1. "A Method for Restoration of Low-Resolution Bimodal Images" (authored by CHEIN-I CHANG and PAUL THOUIN, unpublished, but scheduled for presentation to 1999 Symposium on Documentation Image Understanding Technology at Annapolis, MD April 14-16, 1999)

2. "Constrained nonlinear restoration of JPEG compressed low- resolution text from grayscale images using a Gibbs-Markov random field prior", authored by CHEIN-I CHANG and PAUL THOUIN, and published in IS&T/SPIE 10th Annual Symposium, Electronic Imaging '98: Science & Technology (presented at San Jose, California January 24-30, 1998); and

3. "A Gibbs-Markov Random Field Approach to Restoration of JPEG- compressed Text Images" (unpublished, authored by CHEIN-I CHANG and PAUL THOUIN) .

While a specific embodiment of the invention has been shown and described in detail to illustrate the application of the principles of the invention, it will be understood that the invention may be embodied otherwise without departing from such principles and that various modifications, alternate constructions, and equivalents will occur to those skilled in the art given the benefit of this disclosure. Thus, the invention is not limited to the specific embodiment described herein, but is defined by the appended claims.

Claims

CLAIMSWe claim:

1. A process for restoration of a low resolution image comprising the steps of: subdividing said low-resolution image into groups of pixels;

generating initial conditions as an initial expansion of a restored (high-resolution) image;

iteratively revising each group of the restored (high- resolution) image so as to minimize the BSA score for said group of pixels.

2. The process of claim 1 wherein the step of generating initial conditions comprises the step of either replicating or linearly interpolating or cubic-spline interpolating each group of pixels.

3. The process of claim 1 wherein said low-resolution image is a binary image.

4. The process of claim 1 wherein said low-resolution image is a gray-scale image.

5. The process of claim 1 wherein said low-resolution image is a color image.

6. The process of claim 1 wherein said low-resolution image is a video image.

7. The process of claim 1 wherein an image is provided, an initial BSA score associated with said input is computed, an updated image output is produced from said image and its associated BSA score, an updated BSA score is computed associated with the updated image output, the prior computed BSA score is compared with the updated BSA score and updated image outputs and calculate updated BSA scores are produced iteratively until an updated BSA score does not differ from its prior computed BSA score by more than a predetermined amount.

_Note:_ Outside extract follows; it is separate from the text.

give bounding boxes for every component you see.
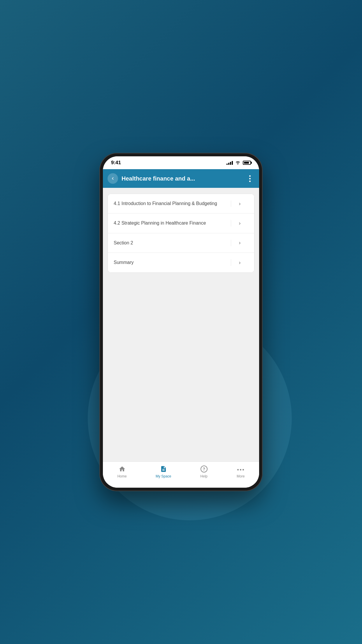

8. A machine for restoration of a low resolution image comprising image acquisition means for providing said low resolution image to a computer processor, said processor programmed to carry out the steps of subdividing said low- resolution image into groups of pixels; replicating each group of pixels as an initial expansion of a restored (high-resolution) image; iteratively revising each group of the restored (high- resolution) image so as to minimize the BSA score for said group of pixels; and providing as an output a restored image.

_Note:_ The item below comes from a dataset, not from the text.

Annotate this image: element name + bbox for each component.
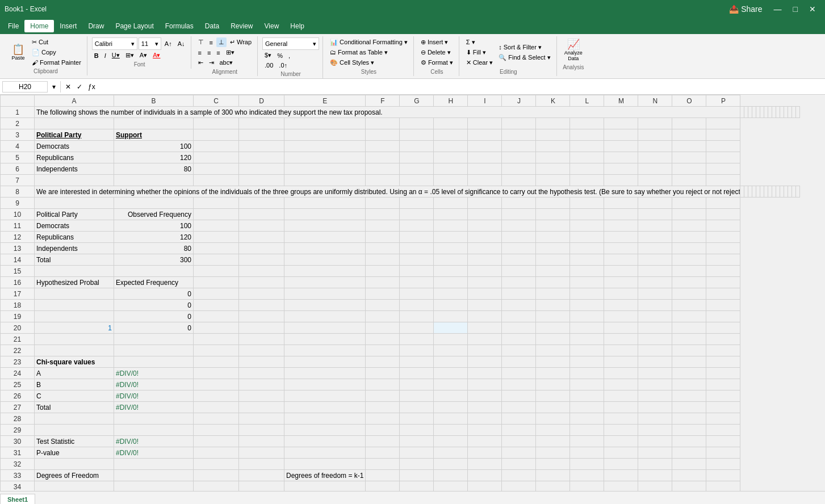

9. A machine as in claim 8 wherein said computer processor further includes a preprocessing module which provides an output to a bimodal estimation module which outputs an estimation to a resolution expansion module for pixel replication and output to a BSA restoration module which produces an output representative of an enhanced image.

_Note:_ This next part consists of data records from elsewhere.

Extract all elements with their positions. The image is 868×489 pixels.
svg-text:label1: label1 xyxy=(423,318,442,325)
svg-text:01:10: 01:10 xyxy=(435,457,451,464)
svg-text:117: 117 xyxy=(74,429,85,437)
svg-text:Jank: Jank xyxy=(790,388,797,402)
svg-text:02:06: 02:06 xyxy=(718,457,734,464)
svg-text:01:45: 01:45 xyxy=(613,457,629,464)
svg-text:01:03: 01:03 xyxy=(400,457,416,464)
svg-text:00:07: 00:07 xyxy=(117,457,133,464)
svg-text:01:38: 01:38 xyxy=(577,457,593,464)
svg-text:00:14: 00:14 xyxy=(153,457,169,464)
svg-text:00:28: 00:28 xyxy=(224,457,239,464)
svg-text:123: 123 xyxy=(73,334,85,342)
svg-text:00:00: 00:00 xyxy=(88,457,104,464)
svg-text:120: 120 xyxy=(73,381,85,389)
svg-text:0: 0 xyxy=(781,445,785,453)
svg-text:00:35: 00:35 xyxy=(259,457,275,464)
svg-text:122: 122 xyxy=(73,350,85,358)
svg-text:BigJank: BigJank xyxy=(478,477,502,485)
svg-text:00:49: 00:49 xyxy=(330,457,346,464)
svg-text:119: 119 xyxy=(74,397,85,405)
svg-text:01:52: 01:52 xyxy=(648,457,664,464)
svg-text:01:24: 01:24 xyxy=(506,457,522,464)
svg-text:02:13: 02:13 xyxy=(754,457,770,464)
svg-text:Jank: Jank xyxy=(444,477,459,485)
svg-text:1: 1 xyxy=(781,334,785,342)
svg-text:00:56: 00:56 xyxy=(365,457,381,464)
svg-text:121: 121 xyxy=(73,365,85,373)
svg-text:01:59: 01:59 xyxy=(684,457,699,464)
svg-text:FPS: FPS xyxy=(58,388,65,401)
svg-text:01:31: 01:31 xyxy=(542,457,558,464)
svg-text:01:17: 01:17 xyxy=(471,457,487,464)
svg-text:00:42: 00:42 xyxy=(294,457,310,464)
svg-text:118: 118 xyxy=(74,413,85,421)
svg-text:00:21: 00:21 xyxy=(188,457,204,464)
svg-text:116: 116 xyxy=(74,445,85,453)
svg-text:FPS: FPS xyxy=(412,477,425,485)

10. A machine as in claim 8 wherein said BSA restoration module comprises means for accepting an image as an input, computing an initial BSA score associated with said input and producing an updated image output therefrom, computing an updated BSA score associated with the updated image, comparing the prior computed BSA score with the updated BSA score and continuing to produce updated image outputs and calculate updated BSA scores until an updated BSA score does not differ from its prior computed BSA score by more than a predetermined amount.